Chemistry percent yield

To determine the limiting reagent and percent yield, we need to first write and balance the chemical equation for the reaction:

C₂H₄ + O₂ → CO₂ + H₂O

From the given information, we know that:

1. The mass of C₂H₄ = 170.9 g
2. The volume of O₂ = 52.75 L
3. The mass of CO₂ produced = 64.1 g

To find the limiting reagent, we need to calculate the amount (in moles) of each reactant and compare their ratios to the stoichiometric ratio in the balanced equation.

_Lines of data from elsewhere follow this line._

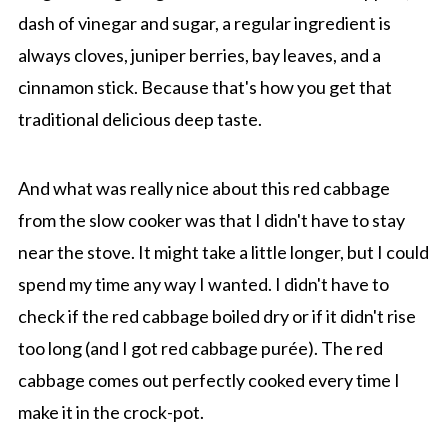
dash of vinegar and sugar, a regular ingredient is
always cloves, juniper berries, bay leaves, and a
cinnamon stick. Because that's how you get that
traditional delicious deep taste.
And what was really nice about this red cabbage
from the slow cooker was that I didn't have to stay
near the stove. It might take a little longer, but I could
spend my time any way I wanted. I didn't have to
check if the red cabbage boiled dry or if it didn't rise
too long (and I got red cabbage purée). The red
cabbage comes out perfectly cooked every time I
make it in the crock-pot.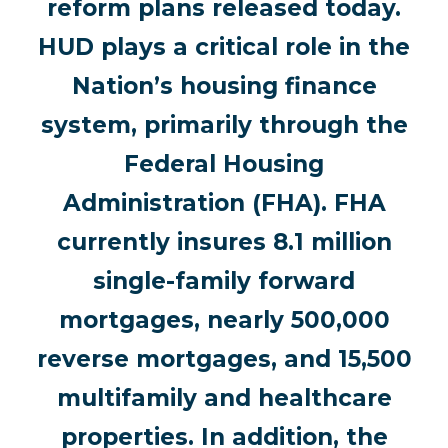
reform plans released today.
HUD plays a critical role in the
Nation’s housing finance
system, primarily through the
Federal Housing
Administration (FHA). FHA
currently insures 8.1 million
single-family forward
mortgages, nearly 500,000
reverse mortgages, and 15,500
multifamily and healthcare
properties. In addition, the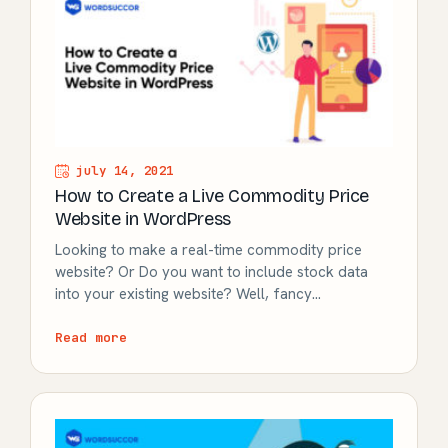
july 14, 2021
How to Create a Live Commodity Price
Website in WordPress
Looking to make a real-time commodity price
website? Or Do you want to include stock data
into your existing website? Well, fancy…
Read more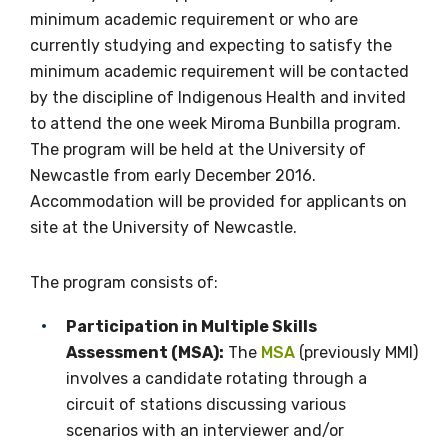
available
minimum academic requirement or who are
currently studying and expecting to satisfy the
minimum academic requirement will be contacted
Becoming a member of the LIME Network
by the discipline of Indigenous Health and invited
will mean that you can keep in touch with
to attend the one week Miroma Bunbilla program.
what we are doing and have access to our
The program will be held at the University of
latest resources and publications. We will
Newcastle from early December 2016.
let you know about upcoming LIME
Accommodation will be provided for applicants on
Connection Conferences and you will also
site at the University of Newcastle.
receive our Newsletters four times per year.
The program consists of:
We encourage you to sign up and become a
member of the LIME community.
Participation in Multiple Skills
Assessment (MSA):
The
MSA
(previously MMI)
involves a candidate rotating through a
Title
circuit of stations discussing various
scenarios with an interviewer and/or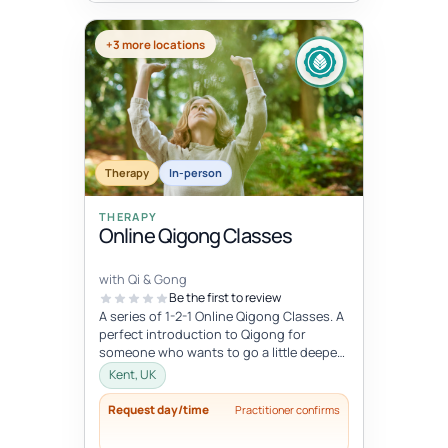
+3 more locations
Therapy
In-person
THERAPY
Online Qigong Classes
with Qi & Gong
Be the first to review
A series of 1-2-1 Online Qigong Classes. A
perfect introduction to Qigong for
someone who wants to go a little deeper
and develop a regular practice....
Kent, UK
Request day/time
Practitioner confirms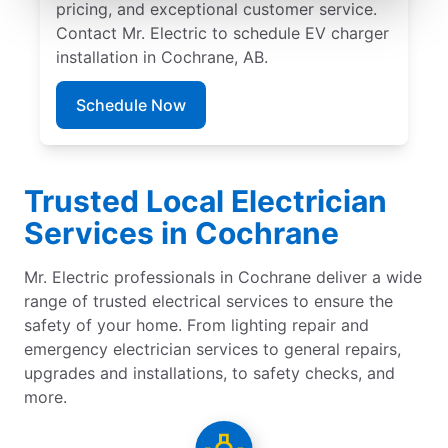
pricing, and exceptional customer service.
Contact Mr. Electric to schedule EV charger
installation in Cochrane, AB.
Schedule Now
Trusted Local Electrician
Services in Cochrane
Mr. Electric professionals in Cochrane deliver a wide
range of trusted electrical services to ensure the
safety of your home. From lighting repair and
emergency electrician services to general repairs,
upgrades and installations, to safety checks, and
more.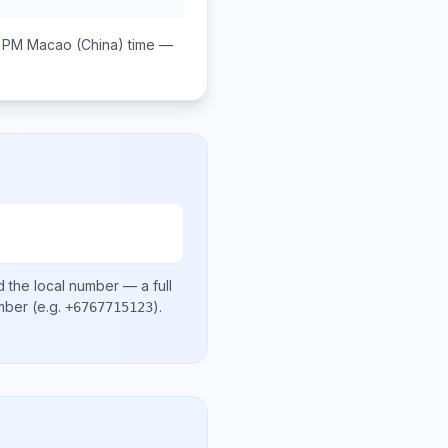
0 PM
Macao (China)
time —
 the local number
— a full
umber
(e.g.
)
.
+6767715123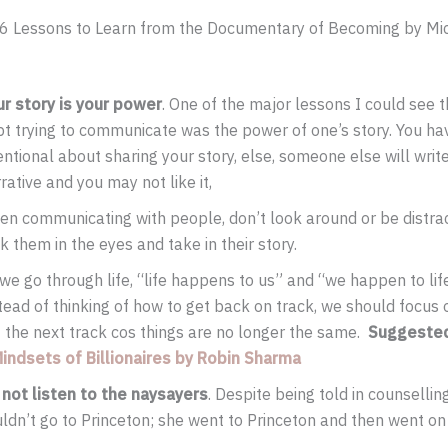
e 6 Lessons to Learn from the Documentary of Becoming by Mi
ur story is your power
. One of the major lessons I could see 
t trying to communicate was the power of one’s story. You ha
entional about sharing your story, else, someone else will writ
rative and you may not like it,
n communicating with people, don’t look around or be distrac
k them in the eyes and take in their story.
we go through life, “life happens to us” and “we happen to life
tead of thinking of how to get back on track, we should focus o
 the next track cos things are no longer the same.
Suggeste
Mindsets of Billionaires by Robin Sharma
 not listen to the naysayers
. Despite being told in counsellin
ldn’t go to Princeton; she went to Princeton and then went on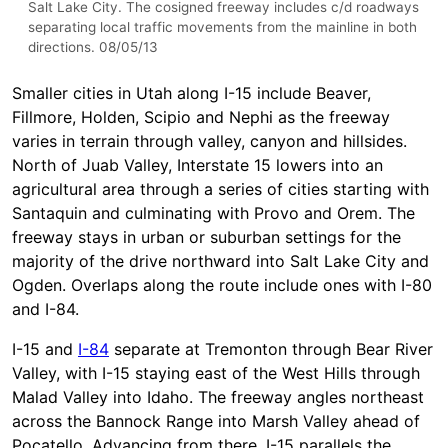
Salt Lake City. The cosigned freeway includes c/d roadways
separating local traffic movements from the mainline in both
directions. 08/05/13
Smaller cities in Utah along I-15 include Beaver,
Fillmore, Holden, Scipio and Nephi as the freeway
varies in terrain through valley, canyon and hillsides.
North of Juab Valley, Interstate 15 lowers into an
agricultural area through a series of cities starting with
Santaquin and culminating with Provo and Orem. The
freeway stays in urban or suburban settings for the
majority of the drive northward into Salt Lake City and
Ogden. Overlaps along the route include ones with I-80
and I-84.
I-15 and
I-84
separate at Tremonton through Bear River
Valley, with I-15 staying east of the West Hills through
Malad Valley into Idaho. The freeway angles northeast
across the Bannock Range into Marsh Valley ahead of
Pocatello. Advancing from there, I-15 parallels the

The amount of C₂H₄ can be calculated using its molar mass:

170.9 g C₂H₄ / (2 x 12.01 g/mol + 4 x 1.01 g/mol) = 3.58 mol C₂H₄

The amount of O₂ can be calculated using the ideal gas law:

n(O₂) = PV/RT = (1 atm)(52.75 L)/(0.0821 L atm/mol K)(298 K) = 2.16 mol O₂

Now we can compare the mole ratios of the reactants to the stoichiometric ratio in the balanced equation:

C₂H₄ : O₂ = 3.58 mol : 2.16 mol = 1.66 : 1

Stoichiometric ratio: C₂H₄ : O₂ = 1 : 3

Since the ratio of C₂H₄ to O₂ is less than the stoichiometric ratio, C₂H₄ is the limiting reagent. This means that all of the O₂ will be used up before all of the C₂H₄ is consumed.

To determine the theoretical yield of CO₂, we can use the mole ratio between C₂H₄ and CO₂ in the balanced equation:

1 mol C₂H₄ produces 1 mol CO₂

Therefore, the theoretical yield of CO₂ is:

3.58 mol C₂H₄ × 1 mol CO₂/1 mol C₂H₄ × 44.01 g/mol = 157.3 g CO₂

The percent yield is calculated by dividing the actual yield by the theoretical yield and multiplying by 100%:

Percent yield = (actual yield/theoretical yield) × 100%

The actual yield of CO₂ is given as 64.1 g. Therefore, the percent yield is:

Percent yield = (64.1 g/157.3 g) × 100% = 40.7%

Therefore, the limiting reagent is C₂H₄, and the percent yield of the reaction is 40.7%.